Le confinement a obligé les organismes d’éducation populaire comme le reste du pays, à ralentir de façon drastique leur activité, comment cela c’est-il passé localement ?

D’abord, les mesures de confinement sont tombées de façon plutôt brutale et soudaine donc il a fallu une phase d’adaptation dans un premier temps. Dans l’Isère, nous avons eu de nombreuses réunions de service, mais en temps que tel nous avons eu peu de relation avec l’extérieur. Le service associatif lui est resté en lien avec les associations sur le terrain. Qui plus est le télétravail n’est pas vraiment dans la culture de l’éducation populaire donc il a fallu s’adapter. La situation géographique de la structure fait que l’on a fonctionné un peu coupé du monde. La période a été assez étrange pour nous, tout s’est arrêté soudainement.

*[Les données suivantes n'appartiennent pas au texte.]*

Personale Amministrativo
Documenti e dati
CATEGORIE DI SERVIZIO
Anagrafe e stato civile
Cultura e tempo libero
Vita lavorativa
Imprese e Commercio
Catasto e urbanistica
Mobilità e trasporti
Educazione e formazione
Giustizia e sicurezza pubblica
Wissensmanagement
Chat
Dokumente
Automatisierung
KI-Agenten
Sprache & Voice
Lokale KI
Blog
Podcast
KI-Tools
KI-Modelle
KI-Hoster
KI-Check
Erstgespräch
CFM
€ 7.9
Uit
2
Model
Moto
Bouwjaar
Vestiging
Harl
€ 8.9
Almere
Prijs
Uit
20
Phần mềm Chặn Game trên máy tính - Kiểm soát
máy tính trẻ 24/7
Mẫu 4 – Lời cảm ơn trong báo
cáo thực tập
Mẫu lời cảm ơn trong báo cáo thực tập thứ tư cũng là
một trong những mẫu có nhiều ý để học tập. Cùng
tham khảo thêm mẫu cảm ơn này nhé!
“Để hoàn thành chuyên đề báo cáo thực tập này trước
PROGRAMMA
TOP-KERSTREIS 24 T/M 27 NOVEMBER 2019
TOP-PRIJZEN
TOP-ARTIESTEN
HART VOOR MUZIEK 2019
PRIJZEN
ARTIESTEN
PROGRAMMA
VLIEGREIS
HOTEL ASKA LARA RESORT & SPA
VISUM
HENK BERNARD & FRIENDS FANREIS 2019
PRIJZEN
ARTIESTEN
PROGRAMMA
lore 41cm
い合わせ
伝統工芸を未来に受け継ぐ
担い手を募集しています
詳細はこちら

Avec la fermeture des écoles donc l’annulation des classes découvertes, la suspension de nombreuses autres activités dues au confinement, les centres de vacances ont financièrement fortement été impactés, mais plus loin que ça, c’est tout le fonctionnement des organismes d’éducation populaire qui va en subir les conséquences. Comment appréhendez-vous financièrement les années à venir ?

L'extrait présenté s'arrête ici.